Geoff Gannon March 26, 2006

On Probability, Observation, and Investing

Investors need to think about exactly what they mean when they use terms from probability. They need to appreciate the role of the observer (and his limited knowledge). For instance, if I flip a coin and cover it before you can see how it has landed, is it really correct to say there’s a 50% chance the coin has landed head-side up?

The problem is that we know that the class of (fair) coin flips will be populated by as many instances of heads as tails; therefore, if we know that a coin flip belongs to the class of fair coin flips (but know nothing else about the special case), we may say that there is a 50% chance the coin will land head-side up.

But, there is one somewhat unsettling matter to consider. Once I have flipped the coin and it has landed, we can all agree that it has either landed head-side up or tail-side up. The event has already occurred. But, it hasn’t yet been observed. Of course, I could lift my hand a bit and sneak a peak. Then, I’ve observed the outcome, but you haven’t.

Speaking probabilistically, you might still say there’s a 50% chance the coin has landed head-side up. But, you would now know that there is a difference between the knowledge possessed by different observers. The unsettling part comes when you realize that a probabilistic statement can not be made independent of the observer (and her knowledge).

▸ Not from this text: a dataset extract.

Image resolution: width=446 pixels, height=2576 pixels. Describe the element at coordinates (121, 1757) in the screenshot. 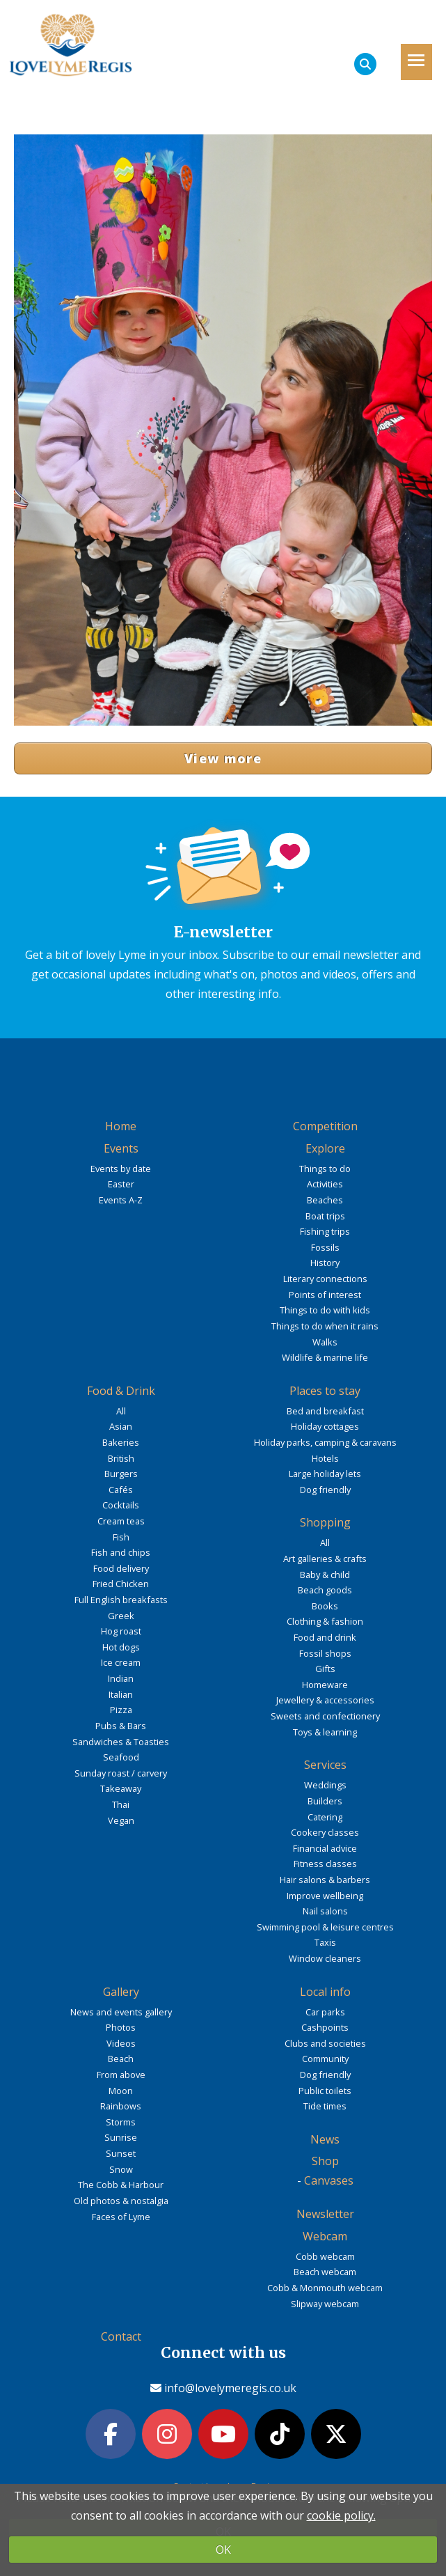 I see `Seafood` at that location.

It may seem a trivial problem when we consider the observer to be a single individual. But, all our knowledge is dependent upon observation, and all our probabilistic statements are dependent upon our knowledge – so, all of our probabilistic statements are dependent upon our knowledge.

That’s obvious, because we only make such statements where our knowledge is limited (we know something about the class but not the special case). The problem for investors is that two analysts with the same data may interpret that data differently such that they arrive at two very different conclusions. Essentially, they will make two different probabilistic statements (largely based on what data they believe pertains to the special case in question).

For instance, you can make a statement about stocks trading at a P/E of 12, or stocks trading below book value, or stocks that have achieved a ROE of greater than 15% in nine of the last ten years. But, that may not be the best class to consider.

I just mentioned Harley-Davidson (HDI) in a previous post. Does Harley-Davidson belong to the class “stocks with a P/E of 15”? Or, does Harley belong to the class “stocks of companies with entrenched consumer brands”? After all, some stocks with a P/E of 15 may be in commodity businesses.

The investor needs to reference several different past records at once. She needs to consider the past record of entrenched consumer brands (how many had their earnings power diminished? How many of the brands lost their luster? How many increased their earnings power?).

Harley-Davidson might more properly be classified as a growth stock. Look at the annual rate of increases over the last ten years: Book value per share has increased at a 17.78% annual rate; EPS has increased at a 21.92% rate. Or, we could classify HDI as a stock that has consistently earned high returns on equity while employing very little debt. At this point, we haven’t even considered classifying it by industry. Is that an appropriate classification?

The investor is in the unenviable position of performing an overwhelming calculation. She has knowledge of the past records of countless other stocks and countless other businesses that are in some way related to the case at hand. But, how closely related are they? And in what way are they related? What is the proper weight to assign to each variable? And what is the proper estimate for that variable?

Some very smart investors (e.g., Warren Buffett, Peter Lynch, and Benjamin Graham) have pointed out the similarities between investing and gambling, but haven’t gone as far as suggesting there are similarities between the (intelligent) investor and the gambler. Why? Because investing really is a game of odds. But, no sane man would take the gambler’s position.

An intelligent investor bets only with the odds in his favor. He has no interest in luck. The investor looks for high-probability events and a margin of safety. He wants to tilt the odds in his favor; he doesn’t want to play a game of chance. But, his knowledge is always limited. Nothing is certain. So, the best he can hope for is playing a game of odds the way the house does. He begins with a clear advantage that will reduce the importance of the element of chance inherent to the game.

Some time ago, I wrote a short post on intrinsic value. I think it’s worth revisiting:

The intrinsic value of a business can not be determined through clairvoyance or calculus, prescience or projections – for even the best projections sit precariously atop a mountain of complex assumptions. Determining the intrinsic value of a business requires simple arithmetic, common sense, and a careful analysis of the past performance and current financial position of the firm. Most importantly, it requires the separation of those things which are both constant and consequential from those things which are either mutable or meaningless.

When your knowledge is limited (as the investor’s knowledge always is) you’ll do best to focus on those things which are both constant and consequential. Actually, I omitted one key word when I wrote that post on intrinsic value.

I’ve always believed an investor should focus on those things which are constant, consequential, and calculable.

You need to focus on those things that can be both known and weighed. The relative weights assigned to each variable are where most investors make their biggest mistakes. It tends to be the things they know, but can’t weigh, that kill them.

Just remember to be conservative in all your estimates – and, when in doubt, withhold your judgment. Investors have the luxury of inaction. That comes in handy whenever the question posed is complicated. You only need to know the easy answers – as long as you know when not to give an answer.